◆ **Try it**
Search the entries below for the word "日本きのこ学会事務局" and copy each line that has it.

◆ **Exercise input**
# # # #
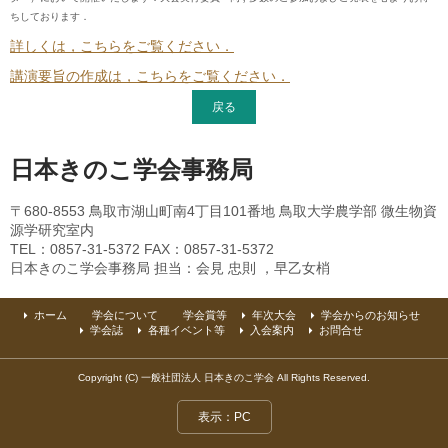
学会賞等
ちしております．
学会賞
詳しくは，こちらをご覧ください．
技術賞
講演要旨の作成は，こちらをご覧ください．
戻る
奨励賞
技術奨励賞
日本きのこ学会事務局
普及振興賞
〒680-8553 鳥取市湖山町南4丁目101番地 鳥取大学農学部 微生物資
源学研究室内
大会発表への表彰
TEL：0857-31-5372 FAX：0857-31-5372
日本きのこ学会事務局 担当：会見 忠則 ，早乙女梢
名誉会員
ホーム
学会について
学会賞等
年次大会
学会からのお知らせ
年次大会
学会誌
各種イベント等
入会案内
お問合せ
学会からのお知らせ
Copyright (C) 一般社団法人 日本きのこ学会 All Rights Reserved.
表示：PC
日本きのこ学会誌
# # # #
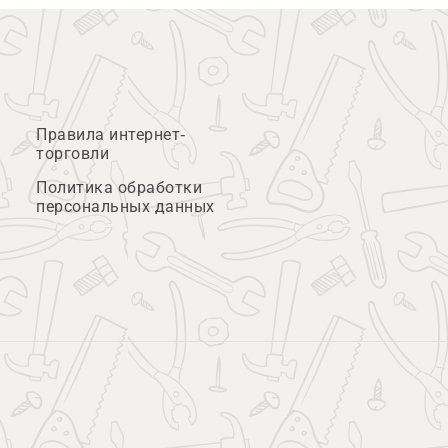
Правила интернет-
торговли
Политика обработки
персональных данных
# # # #
◆ **Written response**
日本きのこ学会事務局
日本きのこ学会事務局 担当：会見 忠則 ，早乙女梢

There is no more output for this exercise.